## [Work to be completed]
Leaving out every picture, please repeat exactly the line that contains "Segment pulmonary artery" and each line after it through the final line below.

Extracted entries section start

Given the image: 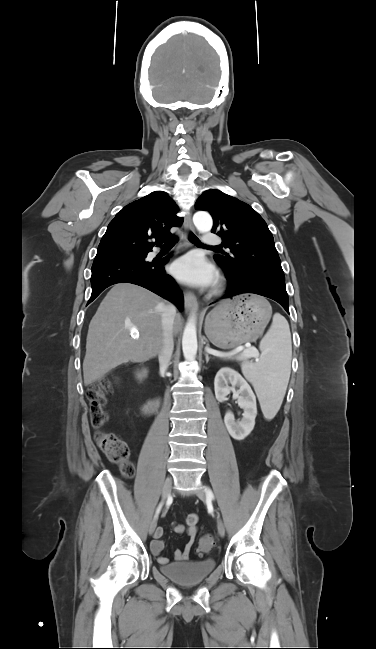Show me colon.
Here are the masks:
<instances>
[{
	"mask_svg": "<svg viewBox=\"0 0 376 649\" xmlns=\"http://www.w3.org/2000/svg\"><path fill=\"white\" fill-rule=\"evenodd\" d=\"M111 389L112 381L110 379H102L87 389L86 398L90 405L91 424L97 430L94 437L98 447L111 462L119 465L121 473L125 477L130 478L134 475L135 468L128 459V445L116 434L102 430L107 422V414L104 410L106 395ZM195 520L196 518L193 517L192 521ZM214 544V538L205 535L200 538L197 551L199 553L208 552Z\"/></svg>",
	"mask_w": 376,
	"mask_h": 649,
	"instance_id": "obj_1",
	"label": "colon"
}]
</instances>
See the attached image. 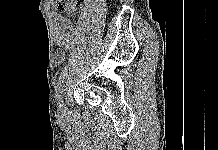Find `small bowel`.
I'll list each match as a JSON object with an SVG mask.
<instances>
[{
	"label": "small bowel",
	"mask_w": 218,
	"mask_h": 150,
	"mask_svg": "<svg viewBox=\"0 0 218 150\" xmlns=\"http://www.w3.org/2000/svg\"><path fill=\"white\" fill-rule=\"evenodd\" d=\"M54 20L55 25V42L57 46L61 49L70 48L74 45L75 34L71 29V23L68 19L55 15ZM63 59L62 51L57 53V60L61 61Z\"/></svg>",
	"instance_id": "obj_1"
}]
</instances>
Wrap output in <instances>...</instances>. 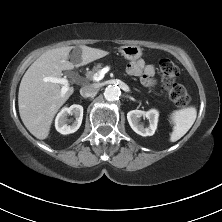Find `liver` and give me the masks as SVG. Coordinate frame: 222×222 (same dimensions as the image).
<instances>
[{
  "label": "liver",
  "instance_id": "liver-1",
  "mask_svg": "<svg viewBox=\"0 0 222 222\" xmlns=\"http://www.w3.org/2000/svg\"><path fill=\"white\" fill-rule=\"evenodd\" d=\"M72 46L48 50L28 68L18 93L21 120L28 131L38 139H46L55 114L73 94L70 87L62 95L58 83L46 82V77L61 78L63 70H71L105 57L109 52L81 45L76 63L68 61Z\"/></svg>",
  "mask_w": 222,
  "mask_h": 222
}]
</instances>
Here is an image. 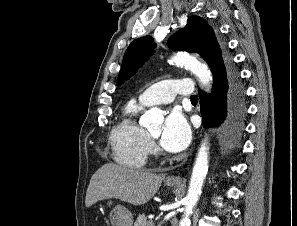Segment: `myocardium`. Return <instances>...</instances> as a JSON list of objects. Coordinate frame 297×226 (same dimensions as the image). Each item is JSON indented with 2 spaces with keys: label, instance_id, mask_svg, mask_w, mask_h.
I'll list each match as a JSON object with an SVG mask.
<instances>
[{
  "label": "myocardium",
  "instance_id": "obj_1",
  "mask_svg": "<svg viewBox=\"0 0 297 226\" xmlns=\"http://www.w3.org/2000/svg\"><path fill=\"white\" fill-rule=\"evenodd\" d=\"M150 137H151L152 139H154V136H153V135H150Z\"/></svg>",
  "mask_w": 297,
  "mask_h": 226
}]
</instances>
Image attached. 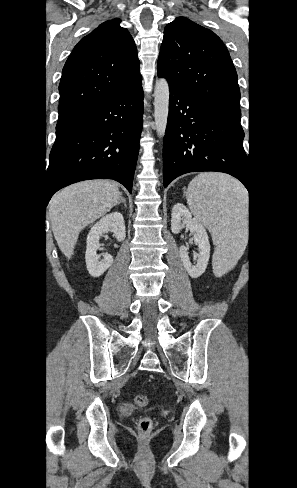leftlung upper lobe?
Wrapping results in <instances>:
<instances>
[{
	"instance_id": "1",
	"label": "left lung upper lobe",
	"mask_w": 297,
	"mask_h": 488,
	"mask_svg": "<svg viewBox=\"0 0 297 488\" xmlns=\"http://www.w3.org/2000/svg\"><path fill=\"white\" fill-rule=\"evenodd\" d=\"M157 67L171 88L240 123L237 73L227 48L211 30L185 17L169 23Z\"/></svg>"
}]
</instances>
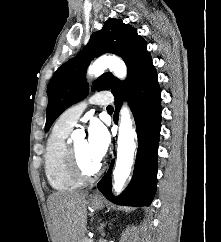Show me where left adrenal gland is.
<instances>
[{
	"label": "left adrenal gland",
	"mask_w": 221,
	"mask_h": 242,
	"mask_svg": "<svg viewBox=\"0 0 221 242\" xmlns=\"http://www.w3.org/2000/svg\"><path fill=\"white\" fill-rule=\"evenodd\" d=\"M103 226H104V224H102L100 228H102V229H103ZM101 235H102V236H104L103 231H101ZM102 242H106V241H102Z\"/></svg>",
	"instance_id": "a2214340"
}]
</instances>
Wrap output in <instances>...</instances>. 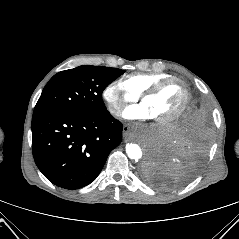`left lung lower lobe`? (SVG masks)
Masks as SVG:
<instances>
[{"instance_id": "0a47b994", "label": "left lung lower lobe", "mask_w": 239, "mask_h": 239, "mask_svg": "<svg viewBox=\"0 0 239 239\" xmlns=\"http://www.w3.org/2000/svg\"><path fill=\"white\" fill-rule=\"evenodd\" d=\"M209 141L208 112L205 106L193 102L172 130L150 149L143 166L145 178L162 189L187 183L199 170Z\"/></svg>"}]
</instances>
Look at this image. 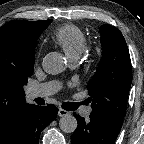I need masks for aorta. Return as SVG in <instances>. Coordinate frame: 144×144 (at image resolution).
I'll use <instances>...</instances> for the list:
<instances>
[{"label": "aorta", "mask_w": 144, "mask_h": 144, "mask_svg": "<svg viewBox=\"0 0 144 144\" xmlns=\"http://www.w3.org/2000/svg\"><path fill=\"white\" fill-rule=\"evenodd\" d=\"M64 63V58L60 53L50 52L43 58L42 67L46 73L55 75L64 70ZM77 125L76 118L71 114H65L59 121L60 129L65 133H73Z\"/></svg>", "instance_id": "762f6f07"}]
</instances>
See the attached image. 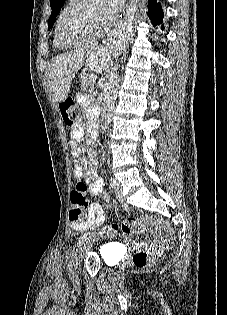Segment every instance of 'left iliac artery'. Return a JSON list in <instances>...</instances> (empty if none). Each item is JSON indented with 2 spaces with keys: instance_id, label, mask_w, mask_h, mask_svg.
<instances>
[{
  "instance_id": "left-iliac-artery-1",
  "label": "left iliac artery",
  "mask_w": 227,
  "mask_h": 315,
  "mask_svg": "<svg viewBox=\"0 0 227 315\" xmlns=\"http://www.w3.org/2000/svg\"><path fill=\"white\" fill-rule=\"evenodd\" d=\"M110 185L113 187L115 185V179L114 178H111L110 179ZM90 236V232H87L85 234H83L78 242H77V246H80L88 237Z\"/></svg>"
}]
</instances>
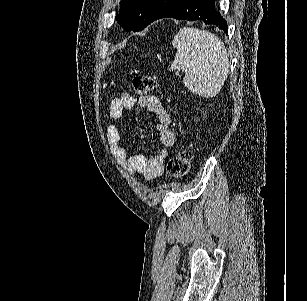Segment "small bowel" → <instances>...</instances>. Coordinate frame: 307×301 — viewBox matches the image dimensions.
Returning <instances> with one entry per match:
<instances>
[{"label": "small bowel", "mask_w": 307, "mask_h": 301, "mask_svg": "<svg viewBox=\"0 0 307 301\" xmlns=\"http://www.w3.org/2000/svg\"><path fill=\"white\" fill-rule=\"evenodd\" d=\"M155 114L157 123L156 130L161 144L160 153L152 158L141 154H131L128 149L121 145V134L115 125H108L106 138L111 153L119 164L130 174H142L146 179L153 180L164 173V161L167 150L175 142V136L170 129L171 117L163 107L161 100L152 95H145L136 100L129 93H123L113 98L109 105V113L112 119L119 120L123 117L125 110L132 109L136 104Z\"/></svg>", "instance_id": "1"}]
</instances>
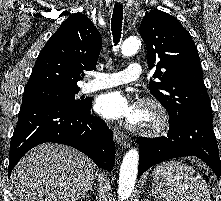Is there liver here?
Wrapping results in <instances>:
<instances>
[{
	"mask_svg": "<svg viewBox=\"0 0 221 201\" xmlns=\"http://www.w3.org/2000/svg\"><path fill=\"white\" fill-rule=\"evenodd\" d=\"M95 169L90 158L71 147L38 145L12 171L13 201H77L94 183Z\"/></svg>",
	"mask_w": 221,
	"mask_h": 201,
	"instance_id": "obj_1",
	"label": "liver"
}]
</instances>
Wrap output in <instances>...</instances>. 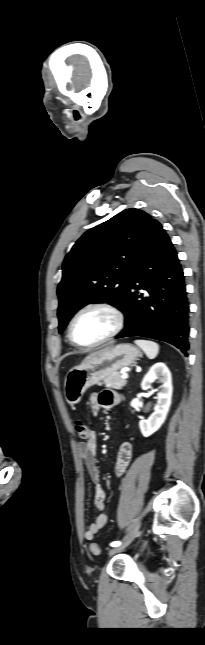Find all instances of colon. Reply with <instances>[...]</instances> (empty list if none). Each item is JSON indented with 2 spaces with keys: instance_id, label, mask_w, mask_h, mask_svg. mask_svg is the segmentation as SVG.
<instances>
[{
  "instance_id": "obj_1",
  "label": "colon",
  "mask_w": 205,
  "mask_h": 645,
  "mask_svg": "<svg viewBox=\"0 0 205 645\" xmlns=\"http://www.w3.org/2000/svg\"><path fill=\"white\" fill-rule=\"evenodd\" d=\"M73 426H74V430L82 440L87 441L90 438L91 429L83 420L76 419L73 423ZM89 549L95 555H99L102 552V549L96 543H91L89 545Z\"/></svg>"
}]
</instances>
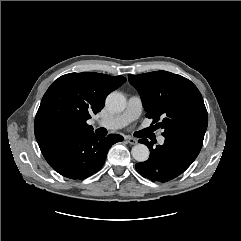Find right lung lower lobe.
<instances>
[{
  "label": "right lung lower lobe",
  "instance_id": "obj_1",
  "mask_svg": "<svg viewBox=\"0 0 241 241\" xmlns=\"http://www.w3.org/2000/svg\"><path fill=\"white\" fill-rule=\"evenodd\" d=\"M120 135L106 138L94 132L62 136L40 144L49 165L59 174L71 179H85L103 166L109 148L122 141Z\"/></svg>",
  "mask_w": 241,
  "mask_h": 241
}]
</instances>
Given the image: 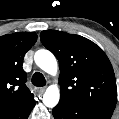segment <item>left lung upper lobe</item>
Wrapping results in <instances>:
<instances>
[{"label": "left lung upper lobe", "mask_w": 119, "mask_h": 119, "mask_svg": "<svg viewBox=\"0 0 119 119\" xmlns=\"http://www.w3.org/2000/svg\"><path fill=\"white\" fill-rule=\"evenodd\" d=\"M40 38L59 61L60 101L81 109L113 112L115 74L103 50L82 36L56 30L42 31Z\"/></svg>", "instance_id": "left-lung-upper-lobe-1"}]
</instances>
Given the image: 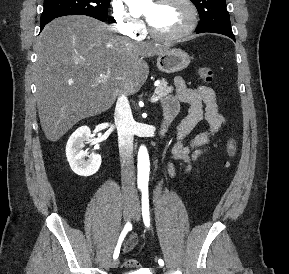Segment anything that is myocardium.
<instances>
[{"label": "myocardium", "instance_id": "f54148a6", "mask_svg": "<svg viewBox=\"0 0 289 274\" xmlns=\"http://www.w3.org/2000/svg\"><path fill=\"white\" fill-rule=\"evenodd\" d=\"M169 0H156V4H161L168 2ZM189 10V22L188 24L179 32L173 34H162L157 32L148 22L146 21V28L149 35L157 40L160 41H178L184 39L185 37L189 36L197 26L199 13L196 4L193 0H181Z\"/></svg>", "mask_w": 289, "mask_h": 274}]
</instances>
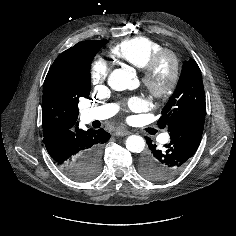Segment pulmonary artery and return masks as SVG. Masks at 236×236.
<instances>
[{
	"mask_svg": "<svg viewBox=\"0 0 236 236\" xmlns=\"http://www.w3.org/2000/svg\"><path fill=\"white\" fill-rule=\"evenodd\" d=\"M116 106L114 104H107L100 107L90 108L83 112V118L85 122H91L94 120H104L113 116L116 112ZM162 142H168V134H164L161 138Z\"/></svg>",
	"mask_w": 236,
	"mask_h": 236,
	"instance_id": "pulmonary-artery-1",
	"label": "pulmonary artery"
}]
</instances>
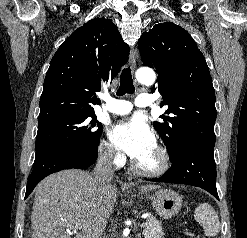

Extracted entries section end

## [Exercise response]
Segment pulmonary artery and return masks as SVG. Masks at 236×236.
<instances>
[{
	"mask_svg": "<svg viewBox=\"0 0 236 236\" xmlns=\"http://www.w3.org/2000/svg\"><path fill=\"white\" fill-rule=\"evenodd\" d=\"M116 106L114 104H107L100 107L90 108L83 112V118L85 122H91L94 120H104L113 116L116 112ZM162 142H168V134H164L161 138Z\"/></svg>",
	"mask_w": 236,
	"mask_h": 236,
	"instance_id": "pulmonary-artery-1",
	"label": "pulmonary artery"
}]
</instances>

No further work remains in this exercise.